CHAPTER 23

115 4 0
                                    

Setelah kejadian aku menangis di hadapanku saat ini aku masih merasa bersalah dengan ibuku namun dia hanya diam saja, seakan-akan aku tidak hamil dan dia juga tidak bertanya siapa lelaki yang menghamiliku.

Waktu sudah semakin siang dan saat makan siang pun ibuku menyuapiku dengan telatan bahkan dia juga mengupas buah untukku, "Nak bagaimana kita pindah rumah saja?" tanyanya dengan suara pelan seketika aku langsung mengangkat kepala dan juga menatapnya dengan sendu.

"Iya airin juga sudah memikirkan lebih baik kita pindah saja bagaimana?" tanyaku dengan merasa tidak enak dengan semua kekacauan yang aku buat.

"Ibu merasa malu dengan aku hamil ya?" cicitku dengan suara pelan namun dia hanya tersenyum dengan menggelengkan kepala.

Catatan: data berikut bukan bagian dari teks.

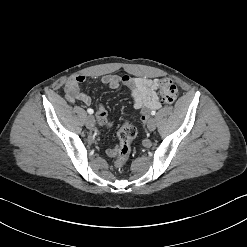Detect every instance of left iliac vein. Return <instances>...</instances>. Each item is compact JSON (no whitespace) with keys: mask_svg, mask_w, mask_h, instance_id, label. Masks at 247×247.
I'll list each match as a JSON object with an SVG mask.
<instances>
[{"mask_svg":"<svg viewBox=\"0 0 247 247\" xmlns=\"http://www.w3.org/2000/svg\"><path fill=\"white\" fill-rule=\"evenodd\" d=\"M147 128L149 131H154L156 128V121L153 117L148 120Z\"/></svg>","mask_w":247,"mask_h":247,"instance_id":"4c4485c4","label":"left iliac vein"}]
</instances>
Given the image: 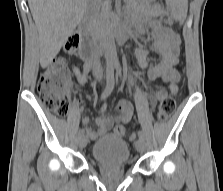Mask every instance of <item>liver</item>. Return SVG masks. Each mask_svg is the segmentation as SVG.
Returning <instances> with one entry per match:
<instances>
[{"label":"liver","mask_w":223,"mask_h":191,"mask_svg":"<svg viewBox=\"0 0 223 191\" xmlns=\"http://www.w3.org/2000/svg\"><path fill=\"white\" fill-rule=\"evenodd\" d=\"M89 0H28L39 33L40 64H51L81 21Z\"/></svg>","instance_id":"6515ba94"}]
</instances>
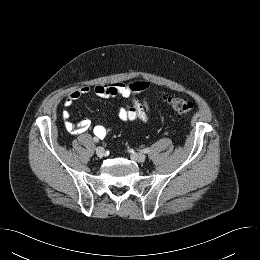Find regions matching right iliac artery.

"Ibu tidak malu hanya saja ibu memikirkan mental kamu karena ibu tau hamil tanpa suami itu juga susah." seketika aku memalingkan wajah ke arah lain saat dia menatapku dengan teduh. Aku hanya diam saja tanpa berminat menjawab pertanyaan darinya.

"Ibu maafkan semuanya." ujarku dan seketika dia langsung tersenyum sembari menggelengkan kepala. "Itu bukan salahmu." dia menjeda ucapannya dan langsung mengambil makanan, "Ayo makan dulu, kamu belum makan bukan?" tanyanya dengan mengalihkan pembicaraannya sehingga membuat aku tersenyum dengan tipis.

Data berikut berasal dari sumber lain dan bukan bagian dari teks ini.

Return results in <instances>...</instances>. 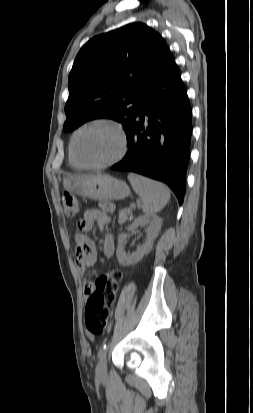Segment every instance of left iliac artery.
<instances>
[{"label": "left iliac artery", "mask_w": 253, "mask_h": 413, "mask_svg": "<svg viewBox=\"0 0 253 413\" xmlns=\"http://www.w3.org/2000/svg\"><path fill=\"white\" fill-rule=\"evenodd\" d=\"M106 352H107V344H104L98 352V357L99 358L104 357L106 355Z\"/></svg>", "instance_id": "obj_1"}]
</instances>
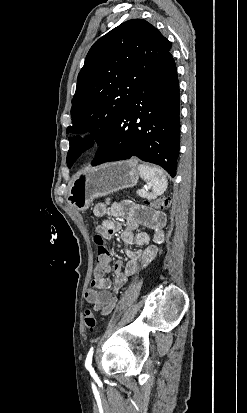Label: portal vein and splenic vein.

"Ya sudah ayo makan saja." setelah itu dia dengan telaten menyuapkan bubur dan dengan tersenyum aku hanya memakan dengan lahap meskipun rasa mual tetap masih ada.

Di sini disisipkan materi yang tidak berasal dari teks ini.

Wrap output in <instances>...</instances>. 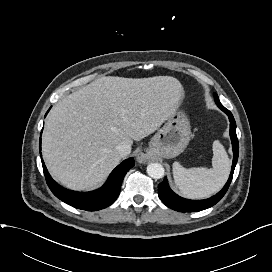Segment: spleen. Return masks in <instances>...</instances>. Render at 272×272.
<instances>
[{"label": "spleen", "mask_w": 272, "mask_h": 272, "mask_svg": "<svg viewBox=\"0 0 272 272\" xmlns=\"http://www.w3.org/2000/svg\"><path fill=\"white\" fill-rule=\"evenodd\" d=\"M213 168L182 167L178 162L173 163L174 182L181 193L189 198H207L219 191L228 179L231 161L223 145L215 140L212 146Z\"/></svg>", "instance_id": "spleen-1"}]
</instances>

Saat ini aku sudah pulang ke rumah setelah seminggu aku di rumah sakit dan kini keadaanku sudah lumayan membaik bahkan kandunganku juga sudah membaik sehingga membuat aku bosan dengan keadaan rumah sakit dan aku memaksa untuk keluar dari rumah sakit. Dengan kaki yang di perban bahkan kepalaku juga masih terasa pusing sehingga membuat aku harus ektra berhati-hati. Ibuku sudah mengetahui bahwa aku resgin sehingga membuat dia juga merasa nyaman saja karena dia juga memilki toko bunga kecil sehingga mmbuat kadang pergi ke toko bunga nya dan juga kadang dia juga berada di rumah. "Ayo makan ini ibu sudah memasak sup dan juga ayam goreng." saat ini aku sedang berada di kamar dengan menulis naskah yang lumayan panjang.

"Baik saya datang ke sana untuk datang menghadirinya acaranya." ujarku dengan menundukkan kepala saat aku akan di ajak menjadi narasumber di sebuah acara.

"Baik, di tunggu ya ka, terima kasih sudah menjadi pembicara di acara kami." aku hanya berdehaman saja tanpa membalas karena ibuku sudah memanggilku lebih dari tiga kali.

"Ya sudah ka saya akan datang di acara tersebut jam sembilan sesuai lokasi. Saya pamit undur diri sebab sepertinya anda bisa dengar sendiri. Terima kasih juga sudah mempercayakan kepada saya. Sekian pamit dan terima kasih ka." kataku dengan ramah dan di balas dengan sapaan balik juga.

"Iya ka tidak mengapa. Saya juga terima kasih sudah meluangkan waktunya ka. Sama-sama ka." setelah itu aku langsung mematikan dan langsung keluar dan bergegeas ke meja makan saat ibuku sudah ada di di meja makan. "Sudah selesai?" tanyanya saat aku menarik kursi dan aku hanya membalas dengan anggukan kepala. Saat ibuku mengambil makanan untukku aku merasa merasakan cinta setelah sepuluh tahun aku silent terhadap siapapun. Baik ibuku atau orang berusah mendekatiku namun kali ini aku merasa nyaman saat ibuku memperhatikan aku dengan tulus.

"Nak ibu akan menjual toko bunga bagaimana?" tanyanya dengan nada pelan saat aku hendak memasukan makanan ke mulut seketika langsung terhenti.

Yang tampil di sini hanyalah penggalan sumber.